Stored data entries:

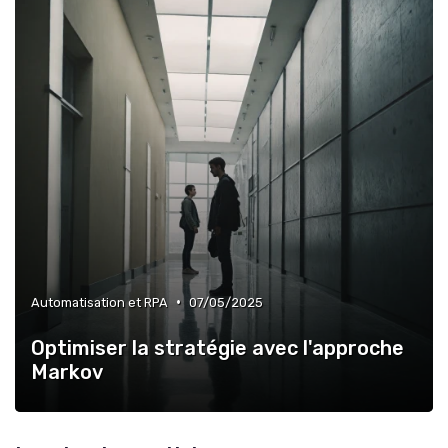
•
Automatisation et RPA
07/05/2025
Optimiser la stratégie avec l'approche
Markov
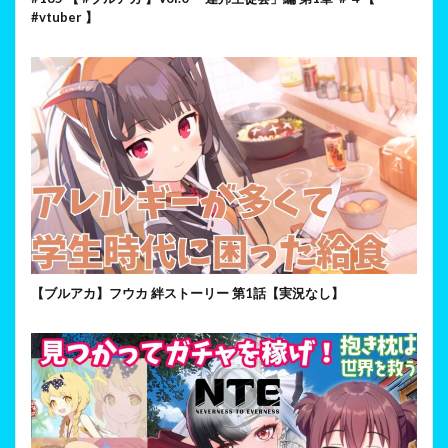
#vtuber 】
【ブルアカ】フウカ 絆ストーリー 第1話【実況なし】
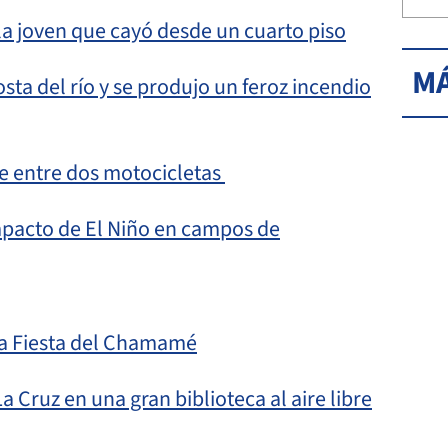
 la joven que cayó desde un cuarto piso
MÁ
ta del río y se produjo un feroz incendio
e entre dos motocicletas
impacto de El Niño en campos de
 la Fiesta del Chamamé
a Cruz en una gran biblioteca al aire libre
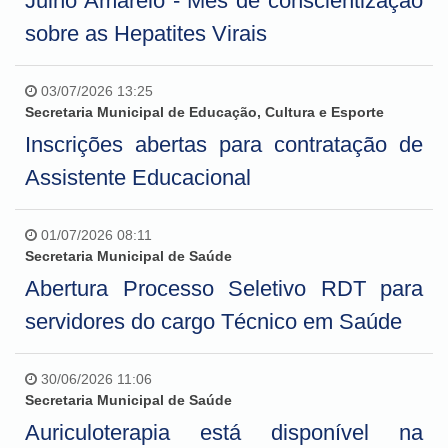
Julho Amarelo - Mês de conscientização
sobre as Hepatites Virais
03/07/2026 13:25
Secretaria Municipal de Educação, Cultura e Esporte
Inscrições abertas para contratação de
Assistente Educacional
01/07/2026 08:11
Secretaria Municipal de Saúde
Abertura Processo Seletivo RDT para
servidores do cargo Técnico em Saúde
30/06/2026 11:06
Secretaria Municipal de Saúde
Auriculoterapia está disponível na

...

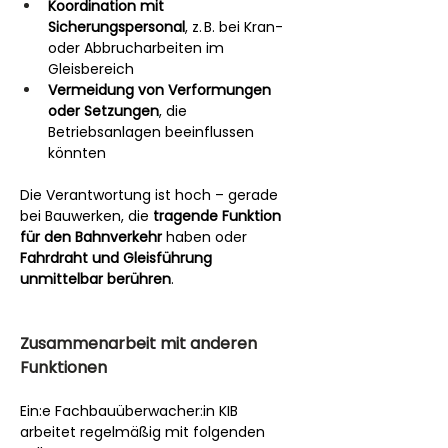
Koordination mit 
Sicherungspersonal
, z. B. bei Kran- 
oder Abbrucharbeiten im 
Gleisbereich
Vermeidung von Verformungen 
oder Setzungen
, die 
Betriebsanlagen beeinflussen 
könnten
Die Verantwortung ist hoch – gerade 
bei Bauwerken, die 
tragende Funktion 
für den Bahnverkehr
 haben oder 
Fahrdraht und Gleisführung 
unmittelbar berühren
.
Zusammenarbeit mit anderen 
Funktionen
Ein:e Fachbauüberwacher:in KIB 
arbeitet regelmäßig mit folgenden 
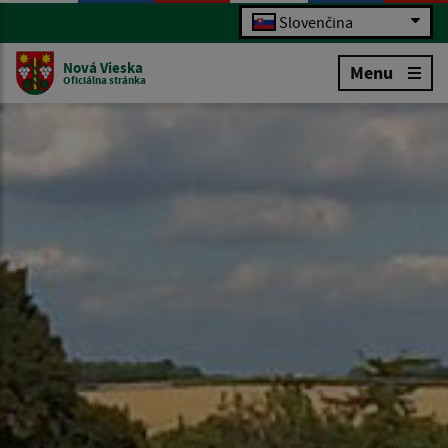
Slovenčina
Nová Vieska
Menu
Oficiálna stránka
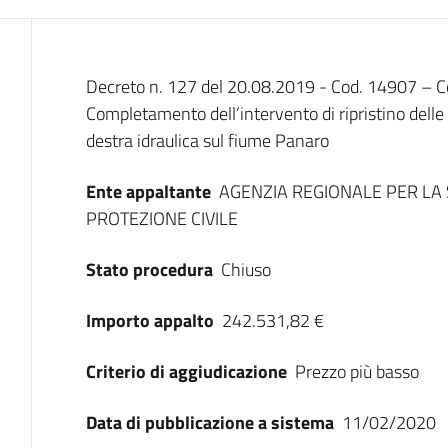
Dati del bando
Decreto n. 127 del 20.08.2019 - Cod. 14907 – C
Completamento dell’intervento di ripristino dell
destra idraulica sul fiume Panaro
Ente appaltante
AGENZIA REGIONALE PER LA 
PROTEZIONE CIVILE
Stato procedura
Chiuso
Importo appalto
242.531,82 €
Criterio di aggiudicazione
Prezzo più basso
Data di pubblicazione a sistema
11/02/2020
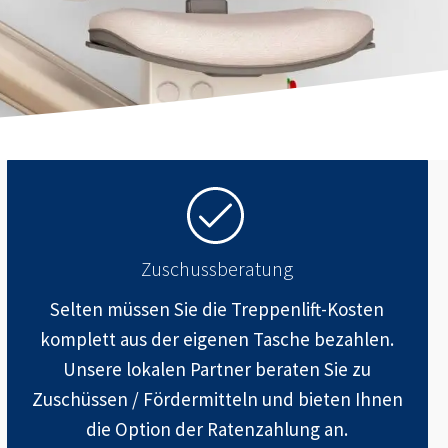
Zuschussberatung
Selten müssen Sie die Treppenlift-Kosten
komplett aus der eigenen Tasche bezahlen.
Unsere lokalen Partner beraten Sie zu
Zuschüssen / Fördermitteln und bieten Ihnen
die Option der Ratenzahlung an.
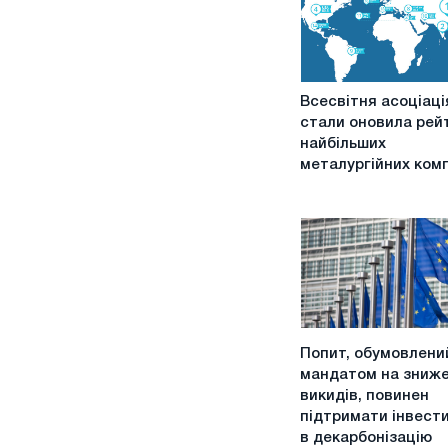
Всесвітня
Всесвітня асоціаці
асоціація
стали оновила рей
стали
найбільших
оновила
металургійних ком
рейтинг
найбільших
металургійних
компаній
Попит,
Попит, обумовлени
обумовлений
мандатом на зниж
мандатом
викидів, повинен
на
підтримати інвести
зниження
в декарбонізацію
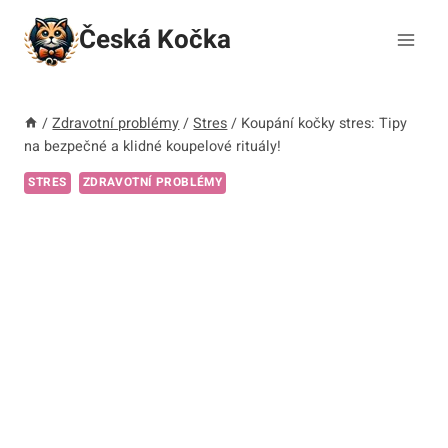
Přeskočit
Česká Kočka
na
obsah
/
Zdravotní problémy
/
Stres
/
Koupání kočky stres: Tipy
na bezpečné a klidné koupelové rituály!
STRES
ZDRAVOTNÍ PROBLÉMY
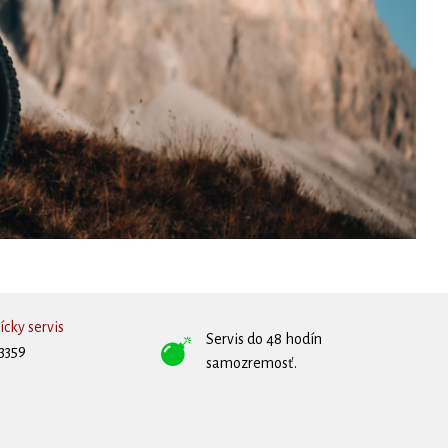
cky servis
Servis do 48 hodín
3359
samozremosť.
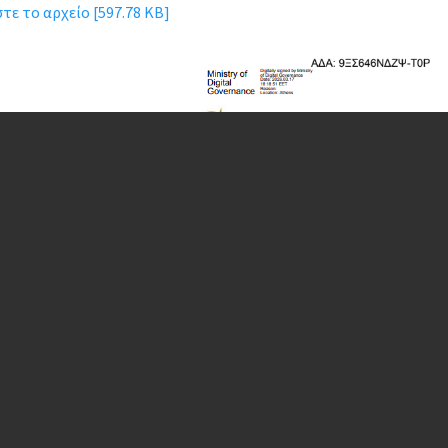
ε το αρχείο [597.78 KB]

■ **Task objective**:
Using the data above, reproduce exactly the lines between those holding "oder Setzungen" and "Ein:e Fachbauüberwacher:in KIB", inclusive, and no others.

■ **Solution below**:
oder Setzungen
, die 
Betriebsanlagen beeinflussen 
könnten
Die Verantwortung ist hoch – gerade 
bei Bauwerken, die 
tragende Funktion 
für den Bahnverkehr
 haben oder 
Fahrdraht und Gleisführung 
unmittelbar berühren
.
Zusammenarbeit mit anderen 
Funktionen
Ein:e Fachbauüberwacher:in KIB 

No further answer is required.